Key Stock Price Drivers This Quarter

The stock’s near-term reaction is likely to hinge on whether reported adjusted EPS meets or modestly exceeds the 2.96 consensus, combined with clarity on cost trends and any commentary that frames early 2026 demand. Investors will parse total revenue versus the USD 15.41 billion expectation and look for signals on unit revenue trends, operational performance, and schedule execution, particularly in the first few weeks of January. Margin commentary will be critical, as gross profit margin was 34.04% last quarter and net profit margin reached 6.23%, and any directional guidance on these metrics—even without formal numeric forecasts—will influence sentiment. Fuel costs and operational reliability can create intra-quarter variance in costs per available seat mile, with knock-on effects for EBIT and EPS. Management’s tone on capacity discipline and yield recovery in early 2026 may carry as much weight as the headline print, especially if it frames a path for stabilizing margins after seasonal peaks. Finally, updates on loyalty revenue trends and ancillary uptake will be viewed as an anchor for recurring revenue quality, with any indications of sustained momentum likely to support the equity story despite mixed cost dynamics.

Analyst Opinions

The collected analyst views are overwhelmingly bullish, with a ratio of bullish to bearish opinions at 8:0 within the recent ratings compiled. TD Cowen reiterated Buy on United Airlines Holdings, Inc., with price targets reported at USD 138.00 and USD 97.07 across two notes, emphasizing strategic growth drivers and valuation support against earnings cadence. UBS maintained a Buy rating with a USD 128.00 price target, highlighting revenue execution and balance sheet priorities as catalysts within the current forecast range. Evercore ISI maintained Buy at USD 135.00, focusing on revenue mix quality and operational visibility, which align with consensus expectations for USD 15.41 billion in fourth-quarter revenue and adjusted EPS of 2.96. Bernstein reiterated Buy with a USD 121.00 price target, leaning on earnings resilience and incremental capacity optimization in high-value routes. Bank of America Securities maintained Buy with a USD 120.00 target, pointing to the balance of loyalty contributions and schedule discipline as pillars supporting the quarter’s forecast metrics. The bullish majority frames a constructive setup: consensus projects USD 15.41 billion revenue, up 6.51% year over year, against EBIT of USD 1.39 billion and adjusted EPS of 2.96, both modestly lower year over year but within a range that suggests seasonal normalization rather than structural pressure. Analysts expect loyalty and ancillary revenue, reflected in last quarter’s USD 0.98 billion, to provide earnings stability, while passenger revenue—USD 13.82 billion last quarter—remains the backbone of the model. In this context, upside risk to sentiment would stem from cleaner-than-expected cost lines, stable operations across the holiday-to-shoulder transition, and near-term demand signals that validate sequential improvement beyond the quarter’s seasonality.

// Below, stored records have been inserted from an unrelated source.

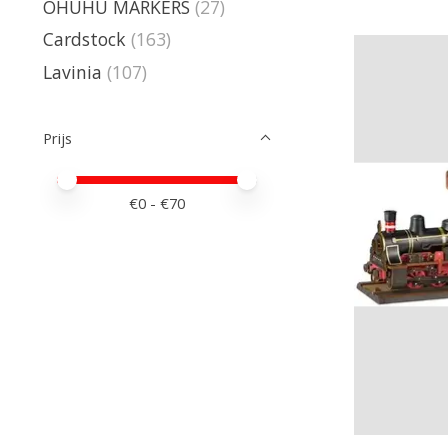
OHUHU MARKERS
(27)
Cardstock
(163)
Lavinia
(107)
Prijs
Minimale prijswaarde
Price maximum value
€
0
- €
70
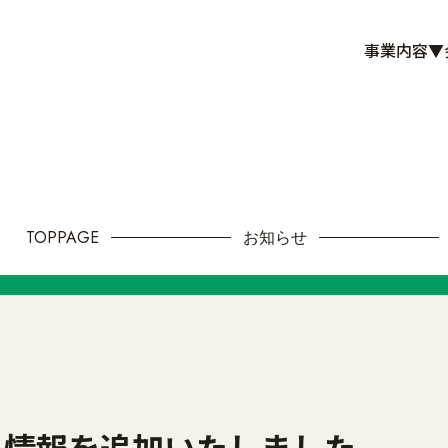
事業内容▼
TOPPAGE
お知らせ
陽光発電
蓄電池
る情報を追加いたしました。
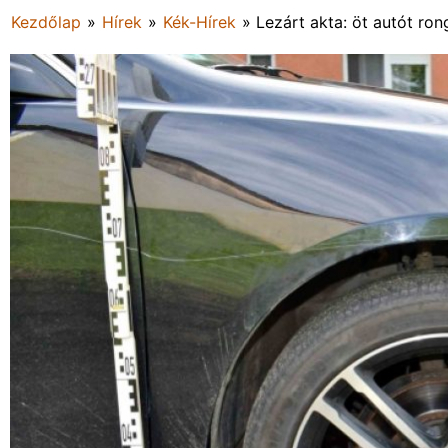
Kezdőlap
»
Hírek
»
Kék-Hírek
»
Lezárt akta: öt autót ro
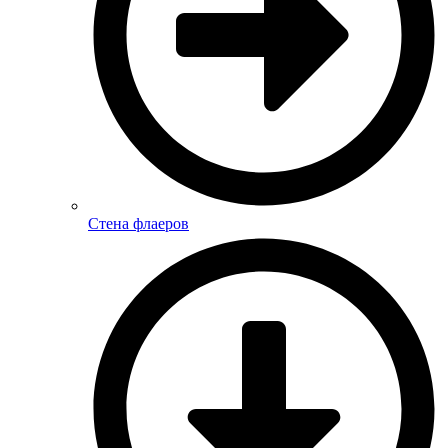
Стена флаеров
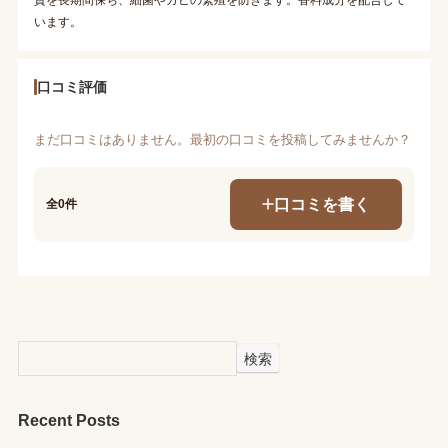
います。
口コミ評価
まだ口コミはありません。最初の口コミを投稿してみませんか？
口コミを書く
全0件
検索
Recent Posts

Disclaimer: Investing carries risk. This is not financial advice. The above content should not be regarded as an offer, recommendation, or solicitation on acquiring or disposing of any financial products, any associated discussions, comments, or posts by author or other users should not be considered as such either. It is solely for general information purpose only, which does not consider your own investment objectives, financial situations or needs. TTM assumes no responsibility or warranty for the accuracy and completeness of the information, investors should do their own research and may seek professional advice before investing.